* [Work to complete]:
What follows is a set of records. Retype them exactly, leaving out the pictures.

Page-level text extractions
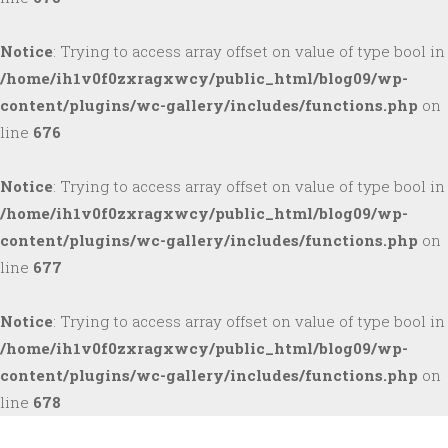
Notice
: Trying to access array offset on value of type bool in
/home/ih1v0f0zxragxwcy/public_html/blog09/wp-
content/plugins/wc-gallery/includes/functions.php
on
line
676
Notice
: Trying to access array offset on value of type bool in
/home/ih1v0f0zxragxwcy/public_html/blog09/wp-
content/plugins/wc-gallery/includes/functions.php
on
line
677
Notice
: Trying to access array offset on value of type bool in
/home/ih1v0f0zxragxwcy/public_html/blog09/wp-
content/plugins/wc-gallery/includes/functions.php
on
line
678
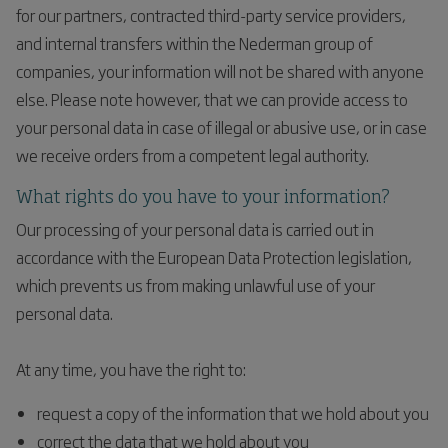
for our partners, contracted third-party service providers,
and internal transfers within the Nederman group of
companies, your information will not be shared with anyone
else. Please note however, that we can provide access to
your personal data in case of illegal or abusive use, or in case
we receive orders from a competent legal authority.
What rights do you have to your information?
Our processing of your personal data is carried out in
accordance with the European Data Protection legislation,
which prevents us from making unlawful use of your
personal data.
At any time, you have the right to:
request a copy of the information that we hold about you
correct the data that we hold about you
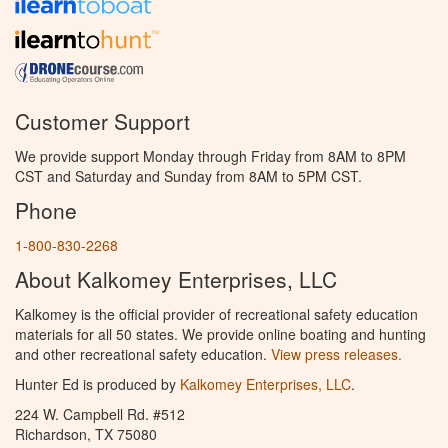
Customer Support
We provide support Monday through Friday from 8AM to 8PM
CST and Saturday and Sunday from 8AM to 5PM CST.
Phone
1-800-830-2268
About Kalkomey Enterprises, LLC
Kalkomey is the official provider of recreational safety education
materials for all 50 states. We provide online boating and hunting
and other recreational safety education.
View press releases.
Hunter Ed is produced by
Kalkomey Enterprises, LLC
.
224 W. Campbell Rd. #512
Richardson, TX 75080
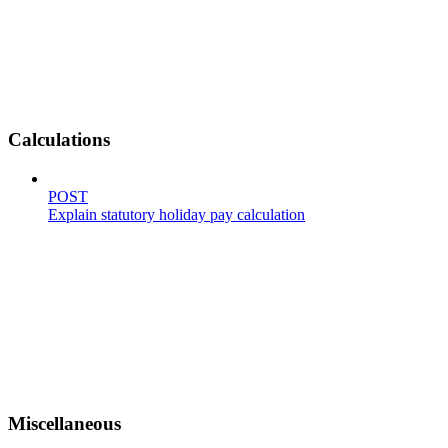
Calculations
POST
Explain statutory holiday pay calculation
Miscellaneous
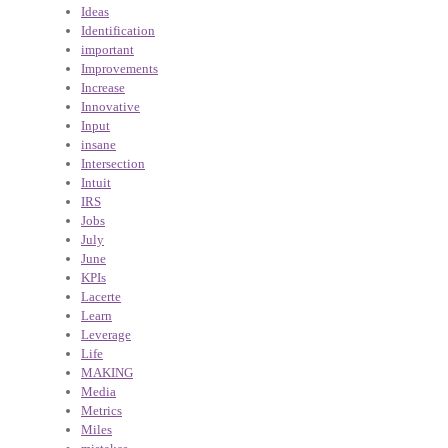
Ideas
Identification
important
Improvements
Increase
Innovative
Input
insane
Intersection
Intuit
IRS
Jobs
July
June
KPIs
Lacerte
Learn
Leverage
Life
MAKING
Media
Metrics
Miles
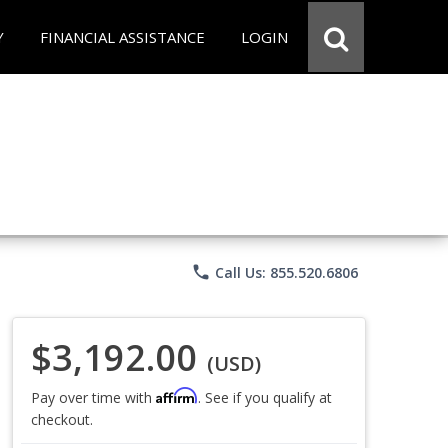
Y
FINANCIAL ASSISTANCE
LOGIN
phone
Call Us: 855.520.6806
$3,192.00
(USD)
Affirm
Pay over time with
. See if you qualify at
checkout.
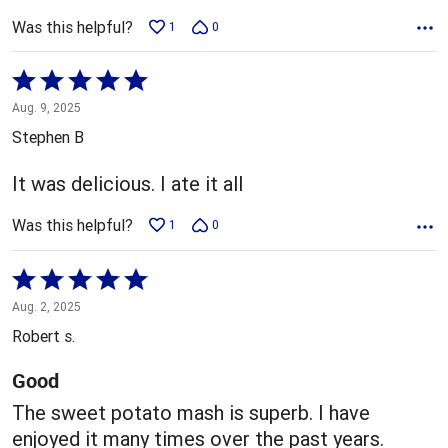
Was this helpful?
1
0
Rated
5
Aug. 9, 2025
out
Stephen B
of
5
It was delicious. I ate it all
Was this helpful?
1
0
Rated
5
Aug. 2, 2025
out
Robert s.
of
5
Good
The sweet potato mash is superb. I have
enjoyed it many times over the past years.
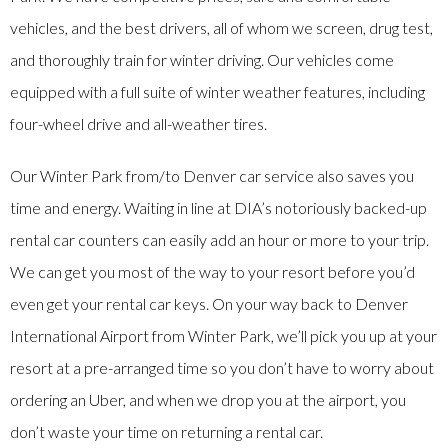
vehicles, and the best drivers, all of whom we screen, drug test,
and thoroughly train for winter driving. Our vehicles come
equipped with a full suite of winter weather features, including
four-wheel drive and all-weather tires.
Our Winter Park from/to Denver car service also saves you
time and energy. Waiting in line at DIA’s notoriously backed-up
rental car counters can easily add an hour or more to your trip.
We can get you most of the way to your resort before you’d
even get your rental car keys. On your way back to Denver
International Airport from Winter Park, we’ll pick you up at your
resort at a pre-arranged time so you don’t have to worry about
ordering an Uber, and when we drop you at the airport, you
don’t waste your time on returning a rental car.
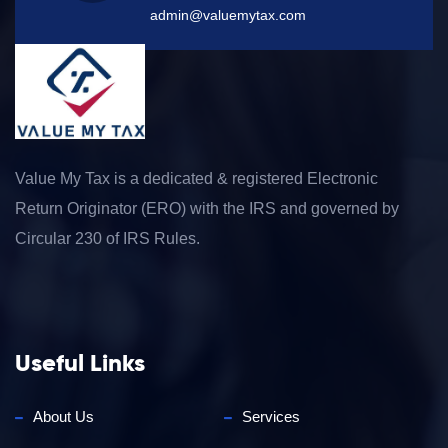
admin@valuemytax.com
Value My Tax is a dedicated & registered Electronic
Return Originator (ERO) with the IRS and governed by
Circular 230 of IRS Rules.
Useful Links
About Us
Services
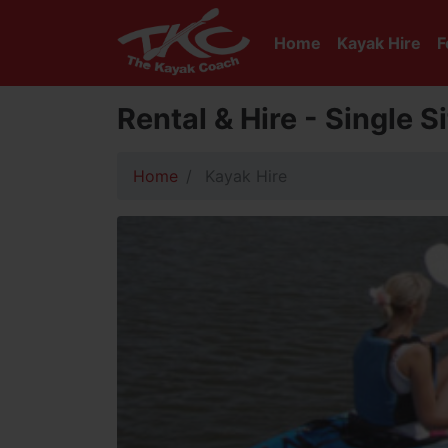
Home
Kayak Hire
F
Rental & Hire - Single 
Home
Kayak Hire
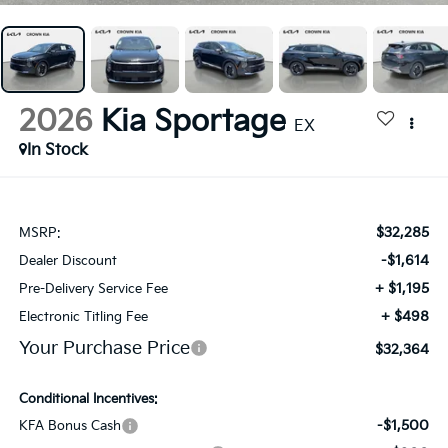
2026
Kia Sportage
EX
In Stock
$32,285
MSRP:
-$1,614
Dealer Discount
+ $1,195
Pre-Delivery Service Fee
+ $498
Electronic Titling Fee
Your Purchase Price
$32,364
Conditional Incentives:
-$1,500
KFA Bonus Cash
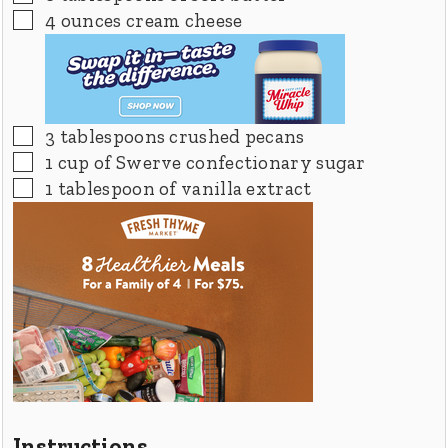
▢
4
ounces
cream cheese
▢
3
tablespoons
crushed pecans
▢
1
cup
of Swerve confectionary sugar
▢
1
tablespoon
of vanilla extract
Instructions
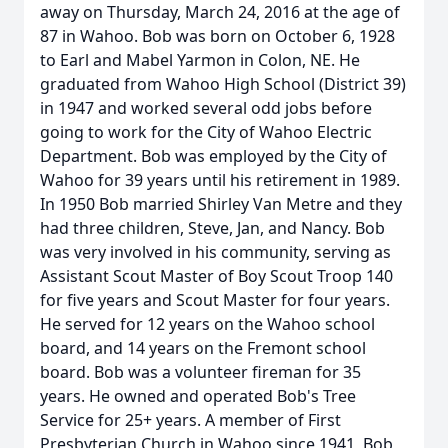
away on Thursday, March 24, 2016 at the age of
87 in Wahoo. Bob was born on October 6, 1928
to Earl and Mabel Yarmon in Colon, NE. He
graduated from Wahoo High School (District 39)
in 1947 and worked several odd jobs before
going to work for the City of Wahoo Electric
Department. Bob was employed by the City of
Wahoo for 39 years until his retirement in 1989.
In 1950 Bob married Shirley Van Metre and they
had three children, Steve, Jan, and Nancy. Bob
was very involved in his community, serving as
Assistant Scout Master of Boy Scout Troop 140
for five years and Scout Master for four years.
He served for 12 years on the Wahoo school
board, and 14 years on the Fremont school
board. Bob was a volunteer fireman for 35
years. He owned and operated Bob's Tree
Service for 25+ years. A member of First
Presbyterian Church in Wahoo since 1941, Bob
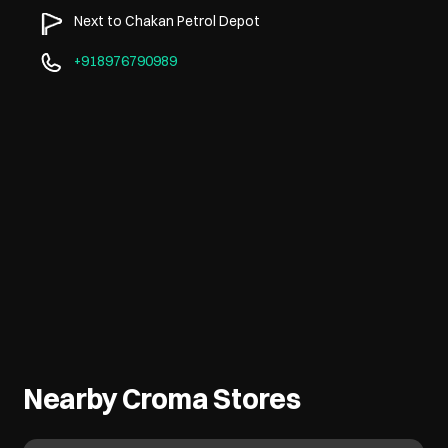
Next to Chakan Petrol Depot
+918976790989
Nearby Croma Stores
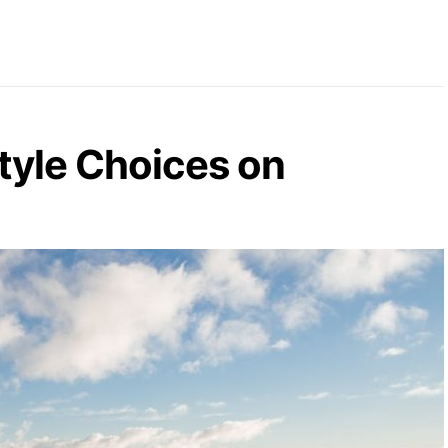
style Choices on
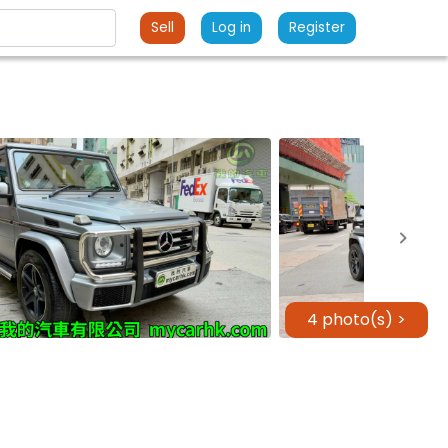
Sell
Log in
Register
4 photo(s) >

* [Solution to this exercise]:
Notice
: Trying to access array offset on value of type bool in
/home/ih1v0f0zxragxwcy/public_html/blog09/wp-
content/plugins/wc-gallery/includes/functions.php
on
line
676
Notice
: Trying to access array offset on value of type bool in
/home/ih1v0f0zxragxwcy/public_html/blog09/wp-
content/plugins/wc-gallery/includes/functions.php
on
line
677
Notice
: Trying to access array offset on value of type bool in
/home/ih1v0f0zxragxwcy/public_html/blog09/wp-
content/plugins/wc-gallery/includes/functions.php
on
line
678
for our partners, contracted third-party service providers,
and internal transfers within the Nederman group of
companies, your information will not be shared with anyone
else. Please note however, that we can provide access to
your personal data in case of illegal or abusive use, or in case
we receive orders from a competent legal authority.
What rights do you have to your information?
Our processing of your personal data is carried out in
accordance with the European Data Protection legislation,
which prevents us from making unlawful use of your
personal data.
At any time, you have the right to:
request a copy of the information that we hold about you
correct the data that we hold about you
Customer Support
We provide support Monday through Friday from 8AM to 8PM
CST and Saturday and Sunday from 8AM to 5PM CST.
Phone
1-800-830-2268
About Kalkomey Enterprises, LLC
Kalkomey is the official provider of recreational safety education
materials for all 50 states. We provide online boating and hunting
and other recreational safety education.
View press releases.
Hunter Ed is produced by
Kalkomey Enterprises, LLC
.
224 W. Campbell Rd. #512
Richardson, TX 75080
Calculations
POST
Explain statutory holiday pay calculation
Miscellaneous
Ideas
Identification
important
Improvements
Increase
Innovative
Input
insane
Intersection
Intuit
IRS
Jobs
July
June
KPIs
Lacerte
Learn
Leverage
Life
MAKING
Media
Metrics
Miles
Y
FINANCIAL ASSISTANCE
LOGIN
phone
Call Us: 855.520.6806
$3,192.00
(USD)
Affirm
Pay over time with
. See if you qualify at
checkout.
Was this helpful?
1
0
Rated
5
Aug. 9, 2025
out
Stephen B
of
5
It was delicious. I ate it all
Was this helpful?
1
0
Rated
5
Aug. 2, 2025
out
Robert s.
of
5
Good
The sweet potato mash is superb. I have
enjoyed it many times over the past years.
vehicles, and the best drivers, all of whom we screen, drug test,
and thoroughly train for winter driving. Our vehicles come
equipped with a full suite of winter weather features, including
four-wheel drive and all-weather tires.
Our Winter Park from/to Denver car service also saves you
time and energy. Waiting in line at DIA’s notoriously backed-up
rental car counters can easily add an hour or more to your trip.
We can get you most of the way to your resort before you’d
even get your rental car keys. On your way back to Denver
International Airport from Winter Park, we’ll pick you up at your
resort at a pre-arranged time so you don’t have to worry about
ordering an Uber, and when we drop you at the airport, you
don’t waste your time on returning a rental car.
admin@valuemytax.com
Value My Tax is a dedicated & registered Electronic
Return Originator (ERO) with the IRS and governed by
Circular 230 of IRS Rules.
Useful Links
About Us
Services
Home
Kayak Hire
F
Rental & Hire - Single 
Home
Kayak Hire
2026
Kia Sportage
EX
In Stock
$32,285
MSRP:
-$1,614
Dealer Discount
+ $1,195
Pre-Delivery Service Fee
+ $498
Electronic Titling Fee
Your Purchase Price
$32,364
Conditional Incentives:
-$1,500
KFA Bonus Cash
▢
4
ounces
cream cheese
▢
3
tablespoons
crushed pecans
▢
1
cup
of Swerve confectionary sugar
▢
1
tablespoon
of vanilla extract
Instructions
away on Thursday, March 24, 2016 at the age of
87 in Wahoo. Bob was born on October 6, 1928
to Earl and Mabel Yarmon in Colon, NE. He
graduated from Wahoo High School (District 39)
in 1947 and worked several odd jobs before
going to work for the City of Wahoo Electric
Department. Bob was employed by the City of
Wahoo for 39 years until his retirement in 1989.
In 1950 Bob married Shirley Van Metre and they
had three children, Steve, Jan, and Nancy. Bob
was very involved in his community, serving as
Assistant Scout Master of Boy Scout Troop 140
for five years and Scout Master for four years.
He served for 12 years on the Wahoo school
board, and 14 years on the Fremont school
board. Bob was a volunteer fireman for 35
years. He owned and operated Bob's Tree
Service for 25+ years. A member of First
Presbyterian Church in Wahoo since 1941, Bob
Next to Chakan Petrol Depot
+918976790989
Nearby Croma Stores
style Choices on
Sell
Log in
Register
4 photo(s) >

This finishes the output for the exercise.